Item Idem has also collaborated with contemporary artists, notably Barbara Kruger.

As part of a partnership with Performa, Item Idem participated in the editing and distribution of the reissue of Untitled (The Drop), a work originally created for the Performa 17 Biennial in 2017. The reissue took the form of a limited-edition series of garments.

The second exhibition, The Holiday Market (November 2025–February 2026), presented pieces of Italian postmodern design, including works by Ettore Sottsass, Martine Bedin, Peter Shire, Lawrence Weiner, objects by Philippe Starck, as well as pieces by Alessandro Guerriero from Studio Alchimia.

=== Critical reception ===

The project has been the subject of articles in several publications specializing in design and contemporary art.
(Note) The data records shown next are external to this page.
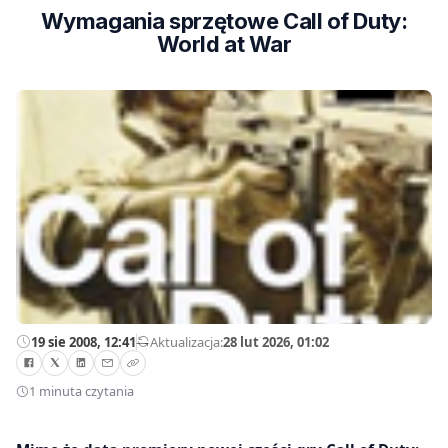
Wymagania sprzętowe Call of Duty:
World at War
19 sie 2008, 12:41
—
Aktualizacja:
28 lut 2026, 01:02
1 minuta czytania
The Design Release describes Item Idem as a space combining commercial and cultural functions.

Wallpaper* presents the venue as a space dedicated to art, design, and limited editions.

According to The Art Newspaper, the project is part of an approach aimed at offering works at price levels considered more accessible than those of traditional gallery circuits.

Several other media, including MKRS Family and Cultur Inse Magazine, highlight the project within Cyril Duval’s professional trajectory.